Reducing fraud in nonprofits
Fraud activity is a regrettable part of business and nonprofits are not exempt from its challenges.
According to the Association of Certified Fraud Examiners' (ACFE) 2014 Report to the Nations on Occupational Fraud and Abuse, 11 percent of the 1,483 fraud cases examined were committed against nonprofit organizations. While private companies experienced the most fraud–nearly 40 percent–the median loss for nonprofits was a substantial $108,000.
As organizations that often operate with limited resources, nonprofits may feel the adverse effects of fraud more keenly than many for-profit companies. So what can nonprofits do to mitigate the risk of fraud?
The causes of fraud
First, it helps to know why fraud happens at nonprofits. Three factors usually contribute to fraud:
- Internal or external incentive or pressure
- Rationalization that the behavior is justified
- Opportunity or ability to undertake the act
There also is a strong cultural atmosphere of trust in nonprofits that makes them particularly susceptible to fraud. Employees and the volunteers who work for these organizations are usually there for the right reasons. But sometimes circumstances, such as a sudden illness, a child's needs, excessive debt or gambling issues, can create financial pressure. Fraudulent activity can be a way to obtain money to meet their financial obligations.

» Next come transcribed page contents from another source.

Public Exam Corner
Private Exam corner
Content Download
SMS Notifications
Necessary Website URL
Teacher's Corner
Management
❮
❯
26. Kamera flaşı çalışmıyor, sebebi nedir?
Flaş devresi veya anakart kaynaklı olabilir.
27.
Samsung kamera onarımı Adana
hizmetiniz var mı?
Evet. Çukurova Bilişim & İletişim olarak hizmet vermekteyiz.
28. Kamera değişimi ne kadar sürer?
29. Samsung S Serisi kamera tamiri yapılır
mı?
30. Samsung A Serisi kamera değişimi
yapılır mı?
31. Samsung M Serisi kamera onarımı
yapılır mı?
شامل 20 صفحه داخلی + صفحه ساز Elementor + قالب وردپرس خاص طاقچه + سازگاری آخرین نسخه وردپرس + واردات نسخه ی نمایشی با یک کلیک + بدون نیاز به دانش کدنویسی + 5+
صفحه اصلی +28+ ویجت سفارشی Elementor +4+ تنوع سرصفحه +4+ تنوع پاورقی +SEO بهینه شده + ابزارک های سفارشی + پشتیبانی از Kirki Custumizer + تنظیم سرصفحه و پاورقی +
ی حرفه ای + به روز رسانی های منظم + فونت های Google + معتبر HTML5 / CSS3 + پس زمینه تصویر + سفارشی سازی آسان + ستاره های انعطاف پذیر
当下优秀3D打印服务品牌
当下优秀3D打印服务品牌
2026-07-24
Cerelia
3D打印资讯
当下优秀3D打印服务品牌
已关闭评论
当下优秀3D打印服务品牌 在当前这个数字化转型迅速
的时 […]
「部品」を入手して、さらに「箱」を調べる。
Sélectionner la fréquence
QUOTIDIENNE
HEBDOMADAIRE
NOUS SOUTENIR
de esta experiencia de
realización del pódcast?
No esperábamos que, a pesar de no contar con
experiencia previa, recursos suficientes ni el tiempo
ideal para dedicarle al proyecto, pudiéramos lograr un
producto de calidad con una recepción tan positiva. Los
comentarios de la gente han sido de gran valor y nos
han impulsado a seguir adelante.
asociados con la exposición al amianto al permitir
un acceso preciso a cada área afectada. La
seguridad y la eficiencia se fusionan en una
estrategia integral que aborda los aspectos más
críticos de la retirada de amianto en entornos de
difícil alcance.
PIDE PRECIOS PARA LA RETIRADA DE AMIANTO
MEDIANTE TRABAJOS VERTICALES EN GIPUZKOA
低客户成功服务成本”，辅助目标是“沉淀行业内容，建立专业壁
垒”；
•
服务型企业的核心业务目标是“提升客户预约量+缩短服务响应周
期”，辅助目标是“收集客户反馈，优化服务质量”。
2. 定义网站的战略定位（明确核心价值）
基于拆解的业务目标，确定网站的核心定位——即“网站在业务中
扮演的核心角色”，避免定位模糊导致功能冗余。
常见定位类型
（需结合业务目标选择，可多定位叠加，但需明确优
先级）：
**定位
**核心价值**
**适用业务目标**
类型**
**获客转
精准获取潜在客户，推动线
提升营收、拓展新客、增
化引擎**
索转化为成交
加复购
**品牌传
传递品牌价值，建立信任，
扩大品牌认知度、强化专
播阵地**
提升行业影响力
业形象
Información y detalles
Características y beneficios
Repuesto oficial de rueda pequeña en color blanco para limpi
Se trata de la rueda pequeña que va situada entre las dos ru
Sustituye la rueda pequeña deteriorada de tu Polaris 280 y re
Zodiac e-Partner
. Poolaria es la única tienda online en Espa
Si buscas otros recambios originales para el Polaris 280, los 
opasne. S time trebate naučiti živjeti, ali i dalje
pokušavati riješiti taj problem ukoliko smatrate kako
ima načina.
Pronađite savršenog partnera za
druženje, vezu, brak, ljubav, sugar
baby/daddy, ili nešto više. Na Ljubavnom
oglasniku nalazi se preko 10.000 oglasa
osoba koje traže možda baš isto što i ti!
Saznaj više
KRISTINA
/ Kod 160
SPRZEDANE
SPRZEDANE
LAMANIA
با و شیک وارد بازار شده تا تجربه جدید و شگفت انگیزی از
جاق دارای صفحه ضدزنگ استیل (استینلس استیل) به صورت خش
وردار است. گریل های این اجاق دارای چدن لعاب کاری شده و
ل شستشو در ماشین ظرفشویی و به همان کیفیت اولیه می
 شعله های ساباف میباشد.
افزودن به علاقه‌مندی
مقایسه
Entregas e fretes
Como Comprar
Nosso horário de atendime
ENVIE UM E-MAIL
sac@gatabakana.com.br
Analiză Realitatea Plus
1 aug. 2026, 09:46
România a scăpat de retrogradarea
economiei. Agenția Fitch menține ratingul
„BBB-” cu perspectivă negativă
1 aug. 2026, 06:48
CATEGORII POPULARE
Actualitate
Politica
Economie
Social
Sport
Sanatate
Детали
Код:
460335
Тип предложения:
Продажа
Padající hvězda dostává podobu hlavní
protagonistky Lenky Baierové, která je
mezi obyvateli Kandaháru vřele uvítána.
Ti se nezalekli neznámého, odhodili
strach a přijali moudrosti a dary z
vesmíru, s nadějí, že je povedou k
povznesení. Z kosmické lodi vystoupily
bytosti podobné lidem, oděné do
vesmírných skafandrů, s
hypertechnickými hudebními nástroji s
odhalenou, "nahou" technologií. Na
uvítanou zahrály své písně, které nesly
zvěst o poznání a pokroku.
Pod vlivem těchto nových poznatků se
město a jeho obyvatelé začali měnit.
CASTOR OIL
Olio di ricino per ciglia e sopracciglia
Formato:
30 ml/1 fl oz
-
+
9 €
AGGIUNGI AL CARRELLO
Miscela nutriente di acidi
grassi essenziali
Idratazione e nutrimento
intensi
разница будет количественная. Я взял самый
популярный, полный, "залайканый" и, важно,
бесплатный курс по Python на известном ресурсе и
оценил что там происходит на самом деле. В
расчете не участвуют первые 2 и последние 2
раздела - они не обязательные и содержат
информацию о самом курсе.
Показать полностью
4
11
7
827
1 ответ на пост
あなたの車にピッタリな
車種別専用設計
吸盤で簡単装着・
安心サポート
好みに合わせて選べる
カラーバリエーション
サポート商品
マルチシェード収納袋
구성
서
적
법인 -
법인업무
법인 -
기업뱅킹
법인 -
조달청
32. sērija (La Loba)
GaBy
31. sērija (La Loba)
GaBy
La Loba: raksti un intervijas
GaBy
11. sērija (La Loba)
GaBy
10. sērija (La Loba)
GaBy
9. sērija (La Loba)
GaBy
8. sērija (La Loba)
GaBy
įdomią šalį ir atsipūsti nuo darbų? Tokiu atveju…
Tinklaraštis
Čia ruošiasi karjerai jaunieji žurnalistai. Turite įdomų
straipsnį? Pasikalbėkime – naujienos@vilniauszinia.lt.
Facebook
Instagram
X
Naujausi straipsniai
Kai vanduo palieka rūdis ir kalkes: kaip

The most common type of fraud at nonprofits is embezzlement, when a person having rightful control of real or personal property makes unlawful use of it without the owner's consent. The least common is financial statement fraud. So, we are going to focus on embezzlement, which can take a number of forms:
Skimming involves removing cash from an entity prior to its entry into an accounting system. Money is stolen before it is recorded, so there is no direct audit trail. Cash and checks collected at fundraisers and membership events, for example, can be taken right after collection.
Cash larceny is the intentional taking of an employer's cash or checks without consent or against the will of the employer. If someone has access to deposits, for example, they may take cash or checks and deposit them in a personal account instead of the company's account. Alternatively, multiple bank accounts can be set up to divert funds, or to cut a check from one account to another. At the most rudimentary level, cash or checks received for member or user access fees could be removed from a cash register or drawer.
Examples of payroll and billing fraud abound: Perpetrators will replicate an organization's payroll checks and cash them. Others will submit–and be paid for–bogus expense reports through a nonprofit to which they are affiliated.
The importance of cash management internal controls
The best way to confront skimming or cash larceny – and any form of fraud – is to prevent it from happening in the first place and, to this end, internal controls are the chief tools used. Generally, this is a process designed to provide reasonable assurance that an environment will not readily enable fraud. Controls promote efficient operations, ensure reliable financial reporting, and help maintain compliance with laws and regulations.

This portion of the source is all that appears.